▸ Problem
Every record needs to be restated word for word.

[Saved data entries]
[Start of Attachment]
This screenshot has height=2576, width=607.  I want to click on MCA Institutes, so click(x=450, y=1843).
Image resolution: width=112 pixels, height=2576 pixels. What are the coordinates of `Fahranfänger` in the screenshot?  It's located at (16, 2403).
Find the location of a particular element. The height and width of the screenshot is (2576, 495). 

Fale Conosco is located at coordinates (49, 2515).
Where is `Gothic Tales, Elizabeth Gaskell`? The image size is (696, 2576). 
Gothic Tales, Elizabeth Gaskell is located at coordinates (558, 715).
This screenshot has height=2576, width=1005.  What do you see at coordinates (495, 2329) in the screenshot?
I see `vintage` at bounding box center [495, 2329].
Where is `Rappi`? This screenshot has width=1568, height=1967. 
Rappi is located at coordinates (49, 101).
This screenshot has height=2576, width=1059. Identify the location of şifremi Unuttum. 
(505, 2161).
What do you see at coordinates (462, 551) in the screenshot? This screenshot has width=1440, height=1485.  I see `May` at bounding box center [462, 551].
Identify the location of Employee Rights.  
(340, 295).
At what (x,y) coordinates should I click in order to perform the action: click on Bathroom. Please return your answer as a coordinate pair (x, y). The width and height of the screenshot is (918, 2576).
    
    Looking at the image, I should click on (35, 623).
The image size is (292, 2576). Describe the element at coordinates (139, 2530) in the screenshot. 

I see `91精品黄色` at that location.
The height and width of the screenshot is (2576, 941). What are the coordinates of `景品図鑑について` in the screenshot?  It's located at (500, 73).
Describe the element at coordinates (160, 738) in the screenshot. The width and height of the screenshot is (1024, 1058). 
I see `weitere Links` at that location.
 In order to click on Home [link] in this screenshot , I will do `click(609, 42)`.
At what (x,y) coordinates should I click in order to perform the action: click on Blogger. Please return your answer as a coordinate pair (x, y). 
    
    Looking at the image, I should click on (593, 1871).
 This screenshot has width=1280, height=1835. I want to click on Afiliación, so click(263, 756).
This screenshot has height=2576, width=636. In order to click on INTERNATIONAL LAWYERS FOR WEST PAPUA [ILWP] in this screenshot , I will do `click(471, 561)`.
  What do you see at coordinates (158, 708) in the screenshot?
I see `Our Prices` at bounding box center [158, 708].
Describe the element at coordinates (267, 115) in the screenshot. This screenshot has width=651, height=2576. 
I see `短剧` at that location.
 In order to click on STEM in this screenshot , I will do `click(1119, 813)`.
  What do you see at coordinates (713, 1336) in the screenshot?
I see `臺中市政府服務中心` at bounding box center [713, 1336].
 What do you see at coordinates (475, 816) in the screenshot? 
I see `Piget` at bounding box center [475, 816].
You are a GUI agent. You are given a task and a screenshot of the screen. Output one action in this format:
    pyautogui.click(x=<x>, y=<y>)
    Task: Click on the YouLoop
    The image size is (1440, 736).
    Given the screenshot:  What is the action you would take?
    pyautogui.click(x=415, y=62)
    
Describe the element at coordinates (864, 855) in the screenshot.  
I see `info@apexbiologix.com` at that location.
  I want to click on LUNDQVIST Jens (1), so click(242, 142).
[End of Attachment]
▸ Output
This screenshot has height=2576, width=607.  I want to click on MCA Institutes, so click(x=450, y=1843).
Image resolution: width=112 pixels, height=2576 pixels. What are the coordinates of `Fahranfänger` in the screenshot?  It's located at (16, 2403).
Find the location of a particular element. The height and width of the screenshot is (2576, 495). 

Fale Conosco is located at coordinates (49, 2515).
Where is `Gothic Tales, Elizabeth Gaskell`? The image size is (696, 2576). 
Gothic Tales, Elizabeth Gaskell is located at coordinates (558, 715).
This screenshot has height=2576, width=1005.  What do you see at coordinates (495, 2329) in the screenshot?
I see `vintage` at bounding box center [495, 2329].
Where is `Rappi`? This screenshot has width=1568, height=1967. 
Rappi is located at coordinates (49, 101).
This screenshot has height=2576, width=1059. Identify the location of şifremi Unuttum. 
(505, 2161).
What do you see at coordinates (462, 551) in the screenshot? This screenshot has width=1440, height=1485.  I see `May` at bounding box center [462, 551].
Identify the location of Employee Rights.  
(340, 295).
At what (x,y) coordinates should I click in order to perform the action: click on Bathroom. Please return your answer as a coordinate pair (x, y). The width and height of the screenshot is (918, 2576).
    
    Looking at the image, I should click on (35, 623).
The image size is (292, 2576). Describe the element at coordinates (139, 2530) in the screenshot. 

I see `91精品黄色` at that location.
The height and width of the screenshot is (2576, 941). What are the coordinates of `景品図鑑について` in the screenshot?  It's located at (500, 73).
Describe the element at coordinates (160, 738) in the screenshot. The width and height of the screenshot is (1024, 1058). 
I see `weitere Links` at that location.
 In order to click on Home [link] in this screenshot , I will do `click(609, 42)`.
At what (x,y) coordinates should I click in order to perform the action: click on Blogger. Please return your answer as a coordinate pair (x, y). 
    
    Looking at the image, I should click on (593, 1871).
 This screenshot has width=1280, height=1835. I want to click on Afiliación, so click(263, 756).
This screenshot has height=2576, width=636. In order to click on INTERNATIONAL LAWYERS FOR WEST PAPUA [ILWP] in this screenshot , I will do `click(471, 561)`.
  What do you see at coordinates (158, 708) in the screenshot?
I see `Our Prices` at bounding box center [158, 708].
Describe the element at coordinates (267, 115) in the screenshot. This screenshot has width=651, height=2576. 
I see `短剧` at that location.
 In order to click on STEM in this screenshot , I will do `click(1119, 813)`.
  What do you see at coordinates (713, 1336) in the screenshot?
I see `臺中市政府服務中心` at bounding box center [713, 1336].
 What do you see at coordinates (475, 816) in the screenshot? 
I see `Piget` at bounding box center [475, 816].
You are a GUI agent. You are given a task and a screenshot of the screen. Output one action in this format:
    pyautogui.click(x=<x>, y=<y>)
    Task: Click on the YouLoop
    The image size is (1440, 736).
    Given the screenshot:  What is the action you would take?
    pyautogui.click(x=415, y=62)
    
Describe the element at coordinates (864, 855) in the screenshot.  
I see `info@apexbiologix.com` at that location.
  I want to click on LUNDQVIST Jens (1), so click(242, 142).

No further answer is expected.